> Action item:
Where a picture appears, leave it out, and transcribe all the lines below exactly.

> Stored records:
□ □ □ □
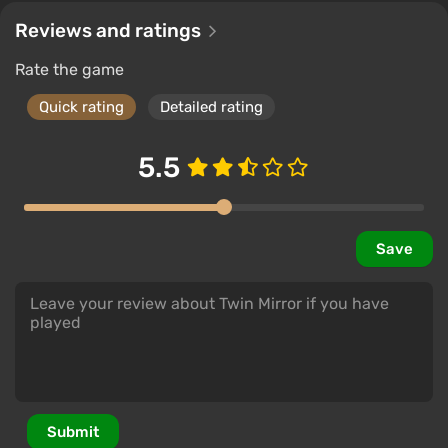
Reviews and ratings
Rate the game
Quick rating
Detailed rating
5.5
Save
Submit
□ □ □ □
> Written response:
Reviews and ratings
Rate the game
Quick rating
Detailed rating
5.5
Save
Submit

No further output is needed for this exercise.